Adam


Adam est un concept d’origine étymologique très intéressant. Le terme vient d’un mot en arabe classique se référant à une garantie de nature juridique. Lorsqu’une personne essayait de remplacer une telle garantie, elle faisait appel à des promesses ou à des serments accompagnés de gestes pompeux. De cette façon, le sens du geste a changé jusqu’à ce qu’il soit associé aux mouvements qu’un individu fait pour transmettre un message ou faire comprendre quelque chose. Par exemple : « Le vieil homme a agité la main pour dire au jeune homme d’arrêter de parler », « Dans le stade, personne n’a compris le geste du joueur après avoir marqué le but », « Un chien doit apprendre à interpréter les gestes de son maître ».

Prenons le cas d’une personne qui veut prendre un taxi.
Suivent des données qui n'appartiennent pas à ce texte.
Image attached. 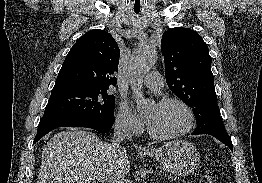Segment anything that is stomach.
<instances>
[{"instance_id": "obj_1", "label": "stomach", "mask_w": 262, "mask_h": 183, "mask_svg": "<svg viewBox=\"0 0 262 183\" xmlns=\"http://www.w3.org/2000/svg\"><path fill=\"white\" fill-rule=\"evenodd\" d=\"M146 153L177 176L192 174L200 164L199 152L195 146L184 140L167 142L160 148Z\"/></svg>"}]
</instances>
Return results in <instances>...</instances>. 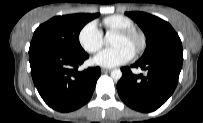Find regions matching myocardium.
Wrapping results in <instances>:
<instances>
[{
	"label": "myocardium",
	"instance_id": "1",
	"mask_svg": "<svg viewBox=\"0 0 203 123\" xmlns=\"http://www.w3.org/2000/svg\"><path fill=\"white\" fill-rule=\"evenodd\" d=\"M115 34H118L123 37H136L138 39L137 47L135 48L133 55H139L145 48L146 40L144 34L136 28H127L115 31Z\"/></svg>",
	"mask_w": 203,
	"mask_h": 123
}]
</instances>
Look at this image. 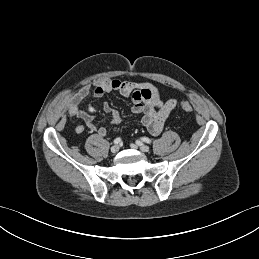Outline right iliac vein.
Listing matches in <instances>:
<instances>
[{"label":"right iliac vein","mask_w":259,"mask_h":259,"mask_svg":"<svg viewBox=\"0 0 259 259\" xmlns=\"http://www.w3.org/2000/svg\"><path fill=\"white\" fill-rule=\"evenodd\" d=\"M118 151H119V146H118V145H114V146L111 147V152H112V153L115 154V153H117Z\"/></svg>","instance_id":"right-iliac-vein-1"}]
</instances>
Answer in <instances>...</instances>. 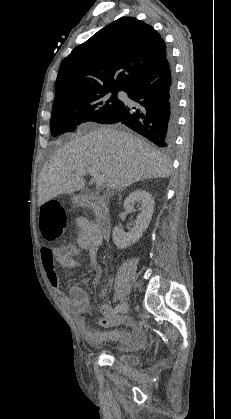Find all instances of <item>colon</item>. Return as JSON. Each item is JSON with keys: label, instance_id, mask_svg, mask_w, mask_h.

Pour ce faire, vous vous arrêterez au trottoir et attendrez qu’un de ces véhicules s’approche. Lorsque vous détectez un taxi qui arrive, vous devrez faire un geste de la main pour dire au chauffeur de s’arrêter lorsqu’il ou elle veut entrer.

Le geste consiste généralement à tendre le bras avec la main ouverte. Dans ce contexte, nous pouvons aussi utiliser le mot signe pour désigner un geste par lequel une personne tente d’impliquer quelque chose en particulier, habituellement fait avec une ou les deux mains. Il est important de préciser que dans chaque pays hispanophone, il existe différentes utilisations de ces termes et d’autres termes, comme le geste, qui se réfère généralement à une position caractéristique des sourcils et des lèvres, entre autres parties du visage, bien qu’il puisse aussi décrire une action avec les mains ou les jambes. Les gestes ne sont pas universels, mais sont inévitablement liés à une culture ; pour cette raison, lorsque nous voyageons dans un pays étranger, nous devons éviter de communiquer à travers cette langue, jusqu’à ce que nous apprenions les gestes locaux et le sens que les nôtres ont là. Il ya beaucoup d’histoires de situations embarrassantes dans lesquelles un touriste fait un geste qui dans sa ville natale dénote la gratitude ou la joie, mais qui pour les habitants a une connotation grossière ou obscène.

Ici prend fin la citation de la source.